Less than a year ago, Florida A&M University was boxed out of performance-based funding after posting third-to-last on several of the state’s metrics for institutional success. Nine months later, the state legislature threw more zeroes at its flagship historically black college, while its predominantly white neighbor came up aces in new capital funding.
From the Tallahassee Democrat:

Florida State University scored some victories in the state budget forwarded to Gov. Scott, despite legislators’ attention shifting to school safety following the shooting deaths in Parkland and anticipated expenses from hurricane recovery.

Florida A&M University, in the meantime, came up empty in its quest for continued funding for its big-ticket item – the Center for Access and Student Success, which is under construction.
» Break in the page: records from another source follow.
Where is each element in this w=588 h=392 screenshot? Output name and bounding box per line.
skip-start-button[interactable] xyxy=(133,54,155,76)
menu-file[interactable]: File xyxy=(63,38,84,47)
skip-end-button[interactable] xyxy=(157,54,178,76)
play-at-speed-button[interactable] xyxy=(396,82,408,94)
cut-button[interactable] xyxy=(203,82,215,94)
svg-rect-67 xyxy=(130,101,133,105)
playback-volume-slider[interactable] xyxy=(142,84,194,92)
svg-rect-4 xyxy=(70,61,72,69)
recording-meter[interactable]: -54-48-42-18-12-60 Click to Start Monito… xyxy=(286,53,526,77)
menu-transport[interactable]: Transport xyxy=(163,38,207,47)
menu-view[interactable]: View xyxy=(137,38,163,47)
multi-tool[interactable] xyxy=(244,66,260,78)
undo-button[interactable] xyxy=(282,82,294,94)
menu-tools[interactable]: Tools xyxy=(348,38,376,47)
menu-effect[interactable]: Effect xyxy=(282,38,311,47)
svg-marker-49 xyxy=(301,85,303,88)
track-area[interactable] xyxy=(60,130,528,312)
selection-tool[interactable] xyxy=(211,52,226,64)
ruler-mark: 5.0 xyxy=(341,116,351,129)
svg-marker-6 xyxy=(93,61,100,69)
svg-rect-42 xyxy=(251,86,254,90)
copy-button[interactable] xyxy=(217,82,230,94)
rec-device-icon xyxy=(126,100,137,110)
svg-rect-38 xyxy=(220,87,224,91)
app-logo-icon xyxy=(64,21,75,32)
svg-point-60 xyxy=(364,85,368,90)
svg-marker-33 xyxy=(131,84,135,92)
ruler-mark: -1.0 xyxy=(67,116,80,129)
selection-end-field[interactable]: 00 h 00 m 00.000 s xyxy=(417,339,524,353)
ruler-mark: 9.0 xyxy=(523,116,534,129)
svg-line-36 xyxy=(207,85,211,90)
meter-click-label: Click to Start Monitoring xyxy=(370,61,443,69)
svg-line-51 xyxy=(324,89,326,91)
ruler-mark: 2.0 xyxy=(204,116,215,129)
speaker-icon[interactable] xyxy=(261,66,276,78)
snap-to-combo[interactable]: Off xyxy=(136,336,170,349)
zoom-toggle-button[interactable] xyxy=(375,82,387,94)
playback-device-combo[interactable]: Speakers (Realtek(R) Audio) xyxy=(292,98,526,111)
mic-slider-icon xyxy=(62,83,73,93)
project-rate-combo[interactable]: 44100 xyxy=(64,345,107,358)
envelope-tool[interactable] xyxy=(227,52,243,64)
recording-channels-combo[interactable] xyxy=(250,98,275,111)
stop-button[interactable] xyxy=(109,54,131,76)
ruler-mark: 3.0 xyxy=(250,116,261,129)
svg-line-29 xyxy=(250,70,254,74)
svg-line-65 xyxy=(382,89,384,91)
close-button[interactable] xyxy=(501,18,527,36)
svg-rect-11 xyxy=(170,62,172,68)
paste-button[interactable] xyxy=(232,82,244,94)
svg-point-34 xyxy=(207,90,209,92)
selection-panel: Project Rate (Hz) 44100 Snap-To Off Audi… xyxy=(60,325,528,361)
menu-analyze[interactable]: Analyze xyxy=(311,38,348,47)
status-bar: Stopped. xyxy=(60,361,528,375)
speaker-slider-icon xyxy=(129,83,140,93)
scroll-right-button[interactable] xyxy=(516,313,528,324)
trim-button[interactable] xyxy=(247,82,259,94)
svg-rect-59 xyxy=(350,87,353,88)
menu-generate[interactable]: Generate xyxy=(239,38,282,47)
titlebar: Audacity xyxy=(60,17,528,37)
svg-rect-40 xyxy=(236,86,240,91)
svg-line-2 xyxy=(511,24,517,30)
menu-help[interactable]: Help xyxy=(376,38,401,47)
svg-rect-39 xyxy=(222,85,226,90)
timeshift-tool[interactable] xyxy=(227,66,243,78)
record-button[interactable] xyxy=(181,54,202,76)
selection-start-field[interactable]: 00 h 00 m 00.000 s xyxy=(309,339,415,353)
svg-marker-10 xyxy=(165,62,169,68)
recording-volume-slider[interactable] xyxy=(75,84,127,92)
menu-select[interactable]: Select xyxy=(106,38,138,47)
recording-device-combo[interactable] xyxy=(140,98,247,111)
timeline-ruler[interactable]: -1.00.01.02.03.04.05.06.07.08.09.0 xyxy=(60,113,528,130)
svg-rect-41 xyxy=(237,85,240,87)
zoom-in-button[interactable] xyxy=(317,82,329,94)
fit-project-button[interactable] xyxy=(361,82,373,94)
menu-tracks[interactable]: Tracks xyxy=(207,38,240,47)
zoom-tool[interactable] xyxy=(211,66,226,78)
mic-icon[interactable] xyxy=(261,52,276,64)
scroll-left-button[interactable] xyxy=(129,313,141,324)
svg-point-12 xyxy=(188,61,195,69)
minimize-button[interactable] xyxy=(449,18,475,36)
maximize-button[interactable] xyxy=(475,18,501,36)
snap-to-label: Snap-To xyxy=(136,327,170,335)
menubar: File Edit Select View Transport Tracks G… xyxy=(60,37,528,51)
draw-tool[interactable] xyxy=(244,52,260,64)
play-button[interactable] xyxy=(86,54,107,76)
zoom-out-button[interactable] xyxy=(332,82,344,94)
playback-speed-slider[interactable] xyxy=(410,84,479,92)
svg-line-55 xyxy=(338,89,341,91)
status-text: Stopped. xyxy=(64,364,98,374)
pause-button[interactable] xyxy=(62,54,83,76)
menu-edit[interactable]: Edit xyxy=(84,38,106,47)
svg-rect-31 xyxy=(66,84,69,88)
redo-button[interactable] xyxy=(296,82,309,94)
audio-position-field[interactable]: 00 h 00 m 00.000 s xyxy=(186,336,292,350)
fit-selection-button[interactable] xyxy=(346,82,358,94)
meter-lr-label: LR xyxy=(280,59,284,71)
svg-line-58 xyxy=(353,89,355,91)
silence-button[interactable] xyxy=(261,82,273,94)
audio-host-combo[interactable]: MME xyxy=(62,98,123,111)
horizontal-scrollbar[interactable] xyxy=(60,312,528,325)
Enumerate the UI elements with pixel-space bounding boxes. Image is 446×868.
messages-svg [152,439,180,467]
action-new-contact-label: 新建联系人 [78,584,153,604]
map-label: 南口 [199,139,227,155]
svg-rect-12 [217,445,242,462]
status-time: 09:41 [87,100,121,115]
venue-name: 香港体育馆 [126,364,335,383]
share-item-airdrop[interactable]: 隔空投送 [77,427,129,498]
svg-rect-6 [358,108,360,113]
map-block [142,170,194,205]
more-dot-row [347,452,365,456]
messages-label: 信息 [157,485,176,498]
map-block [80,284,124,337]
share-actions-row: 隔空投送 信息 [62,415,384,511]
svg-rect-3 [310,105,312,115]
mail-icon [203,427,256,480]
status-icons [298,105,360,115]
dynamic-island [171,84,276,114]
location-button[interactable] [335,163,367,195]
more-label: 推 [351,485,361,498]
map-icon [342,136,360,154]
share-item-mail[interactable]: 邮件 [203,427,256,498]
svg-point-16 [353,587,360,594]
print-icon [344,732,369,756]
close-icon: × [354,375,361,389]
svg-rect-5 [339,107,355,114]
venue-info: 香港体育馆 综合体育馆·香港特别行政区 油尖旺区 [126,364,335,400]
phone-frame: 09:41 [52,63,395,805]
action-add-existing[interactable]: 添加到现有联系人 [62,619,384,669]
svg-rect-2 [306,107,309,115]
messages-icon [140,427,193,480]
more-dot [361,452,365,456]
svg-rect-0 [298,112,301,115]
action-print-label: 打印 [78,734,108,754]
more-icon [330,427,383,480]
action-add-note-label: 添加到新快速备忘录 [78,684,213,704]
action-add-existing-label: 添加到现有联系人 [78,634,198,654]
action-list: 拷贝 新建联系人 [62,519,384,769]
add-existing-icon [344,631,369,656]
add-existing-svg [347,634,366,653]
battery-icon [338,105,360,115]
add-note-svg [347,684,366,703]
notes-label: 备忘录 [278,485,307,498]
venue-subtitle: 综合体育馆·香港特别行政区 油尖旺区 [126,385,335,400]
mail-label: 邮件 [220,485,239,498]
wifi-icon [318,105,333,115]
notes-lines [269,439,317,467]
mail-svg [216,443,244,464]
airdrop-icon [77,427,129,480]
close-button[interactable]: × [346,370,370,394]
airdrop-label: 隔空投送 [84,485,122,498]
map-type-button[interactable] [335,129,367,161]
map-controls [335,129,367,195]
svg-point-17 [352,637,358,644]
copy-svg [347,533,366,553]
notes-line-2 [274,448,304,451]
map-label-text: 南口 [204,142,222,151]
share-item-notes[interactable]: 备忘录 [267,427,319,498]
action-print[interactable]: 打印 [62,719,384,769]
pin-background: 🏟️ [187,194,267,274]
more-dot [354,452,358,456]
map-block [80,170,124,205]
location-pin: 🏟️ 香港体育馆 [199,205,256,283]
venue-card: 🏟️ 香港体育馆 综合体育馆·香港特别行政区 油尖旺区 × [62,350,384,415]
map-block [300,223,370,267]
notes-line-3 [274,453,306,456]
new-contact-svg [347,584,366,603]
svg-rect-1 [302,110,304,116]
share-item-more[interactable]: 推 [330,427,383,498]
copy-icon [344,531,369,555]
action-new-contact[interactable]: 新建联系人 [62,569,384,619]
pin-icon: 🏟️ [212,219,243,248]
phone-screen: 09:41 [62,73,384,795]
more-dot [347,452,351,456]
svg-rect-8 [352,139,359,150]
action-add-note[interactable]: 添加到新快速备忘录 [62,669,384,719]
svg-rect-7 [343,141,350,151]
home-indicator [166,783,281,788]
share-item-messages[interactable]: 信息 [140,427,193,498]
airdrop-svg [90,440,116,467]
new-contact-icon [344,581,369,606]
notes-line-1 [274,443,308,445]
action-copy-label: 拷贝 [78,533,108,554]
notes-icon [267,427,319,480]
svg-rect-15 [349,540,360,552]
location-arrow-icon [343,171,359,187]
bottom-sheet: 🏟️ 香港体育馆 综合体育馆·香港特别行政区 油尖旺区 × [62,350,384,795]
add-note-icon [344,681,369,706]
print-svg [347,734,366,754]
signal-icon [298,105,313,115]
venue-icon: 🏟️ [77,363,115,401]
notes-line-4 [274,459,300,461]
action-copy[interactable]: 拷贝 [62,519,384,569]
That student success building, resources for new hiring and equipment int the FAMU-FSU College of Engineering, improvements to the university’s central plant and agricultural extension programming – all got nothing in this new funding bill while Florida State received $32 million in new money for construction.
Money woes at FAMU, whether tied to legislative cuts or institutional performance struggles, are not new at the institution. But what is critical to remember is that in the same winter of performance-based based bad news, Florida State University President John Thrasher and Tallahassee Community College President Jim Murdaugh were praising Florida A&M University then-Interim President Larry Robinson.
And now their schools are okay while FAMU is left with a paltry set of appropriations and zero-sum gain for some of its critical capital funding requests in an $88.7 billion budget. To many, it seemed that system presidents endorsing FAMU’s would-be presidential candidate were a sign of good vibes statewide; that Dr. Robinson would finally lead the school for which he served as a three-time interim to a new level of performance and partnership with the state’s higher ed objectives.
The state established new rules on presidential search processes, only to exempt FAMU from the guidelines to hire Dr. Robinson.
And now, the state shows its commitment to marginalizing FAMU in the ways it always has.
Thrasher and Murdaugh chimed in with their endorsement of Dr. Robinson to lead FAMU, but will they chime in against the state’s divestment in the school and its sabotage of Dr. Robinson’s administration? Will the Board of Governors reverse course on performance-based funding metrics in the way it did to usher Dr. Robinson into the presidency?
It begs the question; why would the entire State System of Florida work so hard in word and deed to get Dr. Robinson into power, only to swiftly set him up for failure?